“Call to me and I will answer you and tell you great and incomprehensible things you do not know.” Jeremiah 33:3 (CSB)
Do you ever envy God’s answers to someone else’s prayers?
I recall the twinges of pain that shot through my heart each time I would open my mailbox discovering yet another baby shower invitation. As a young bride longing to become a mother, the joy of my positive pregnancy test was shattered a few months later when I suffered a miscarriage. And, although I was genuinely thrilled for my friends who were pregnant, I was also heartbroken that it wasn’t my name on those pale pink or baby blue invites.
I call this answer envy. It is that “poor me” mentality that creeps into my heart when God answers someone else’s prayers more quickly than mine. Or when His answer seems to be a “no,” or at least a “not right now.”
I’ve had my fair share of answer envy outbreaks over the years, at all stages of life.
As a child, I was envious of the kids who came from two-parent homes while I resided in a family torn apart by divorce. No matter how hard I folded my little hands and prayed to God, my daddy didn’t come back to us.

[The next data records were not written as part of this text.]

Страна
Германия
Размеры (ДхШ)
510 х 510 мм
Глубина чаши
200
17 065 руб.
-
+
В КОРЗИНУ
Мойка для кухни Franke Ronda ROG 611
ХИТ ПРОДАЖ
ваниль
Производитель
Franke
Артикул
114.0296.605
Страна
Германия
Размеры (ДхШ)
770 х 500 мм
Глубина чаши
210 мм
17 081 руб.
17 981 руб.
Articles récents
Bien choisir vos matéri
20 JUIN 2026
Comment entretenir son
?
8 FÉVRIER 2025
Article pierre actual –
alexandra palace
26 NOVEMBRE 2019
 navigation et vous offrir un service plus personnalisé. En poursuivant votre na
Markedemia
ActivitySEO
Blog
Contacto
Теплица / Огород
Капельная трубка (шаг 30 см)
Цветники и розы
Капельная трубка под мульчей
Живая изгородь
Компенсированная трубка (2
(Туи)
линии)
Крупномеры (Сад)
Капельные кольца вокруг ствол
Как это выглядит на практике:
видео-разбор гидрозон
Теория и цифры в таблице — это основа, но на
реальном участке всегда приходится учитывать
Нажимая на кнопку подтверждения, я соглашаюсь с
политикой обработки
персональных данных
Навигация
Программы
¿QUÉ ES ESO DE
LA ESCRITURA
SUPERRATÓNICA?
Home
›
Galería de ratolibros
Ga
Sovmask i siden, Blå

In high school, it was other girls’ good looks, cute clothes or even cuter boyfriends that I longed for. Instead, I was granted average looks and wore hand-me-down fashions. And, as sports editor of our school paper, although I was every guy’s pal, I was usually nobody’s gal.

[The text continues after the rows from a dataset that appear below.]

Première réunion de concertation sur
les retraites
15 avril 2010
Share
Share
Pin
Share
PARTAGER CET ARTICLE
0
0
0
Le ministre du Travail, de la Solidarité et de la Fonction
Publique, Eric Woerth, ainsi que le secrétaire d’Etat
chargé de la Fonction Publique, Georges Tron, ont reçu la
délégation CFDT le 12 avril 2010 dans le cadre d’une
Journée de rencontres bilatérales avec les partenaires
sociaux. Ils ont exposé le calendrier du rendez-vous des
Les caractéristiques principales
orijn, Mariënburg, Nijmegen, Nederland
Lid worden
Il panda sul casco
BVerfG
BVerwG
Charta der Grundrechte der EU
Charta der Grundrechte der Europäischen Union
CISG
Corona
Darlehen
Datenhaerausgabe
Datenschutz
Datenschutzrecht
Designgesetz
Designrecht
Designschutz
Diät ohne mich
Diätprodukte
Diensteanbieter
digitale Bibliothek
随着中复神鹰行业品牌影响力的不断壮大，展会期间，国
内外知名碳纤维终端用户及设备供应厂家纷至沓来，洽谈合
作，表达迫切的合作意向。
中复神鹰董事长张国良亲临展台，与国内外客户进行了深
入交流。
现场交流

In college, I envied those whose prayers for a knight in shining armor (complete with a diamond ring) were answered while I remained single.
My heart was filled with questions. God, why did my daddy leave? Where’s my knight? Why don’t I have a baby to hold? When will it be my turn?
Over the years I’ve discovered the cure for answer envy isn’t always easy. Rather than stay stuck in disappointment, I must play an active role in my healing.
What I need is a shift in perspective. When I call out to God with my questions as encouraged in Jeremiah 33:3, I must trust He will keep His word. He will tell me “great and incomprehensible things” that I do not know. Sometimes those things He provides are the answers to my request. However, do you know what those great and incomprehensible things more often are? They are the reasons He seems not to be answering my original request!
While God is generous to answer my requests, I also need to ask myself some questions. Questions like, “What is my Creator trying to teach me that I might never learn if He were to suddenly pluck me out of this situation?” Or, “What character qualities is He trying to grow in me? Patience, trust, compassion, contentment?”
Not available in quick microwave form, the cure for answer envy has to be cultivated moment by moment.
We must believe that God will answer. He will clearly say “yes,” “no,” or “not right now.” He is able, ready and willing to answer our prayers—here is the catch—as He sees fit and to grow us to be more like His Son in the process.
Sometimes we’ll have a long stay in God’s waiting room. Having been there myself, I now know this to be true: I must not merely seek the answer to my prayer. Instead, I must seek a deeper relationship with the answer Giver.
Dear Lord, thank You for Your perfect plans … Your perfect timing … and the perfect way Your development happens in my times of waiting. In Jesus’ Name, Amen.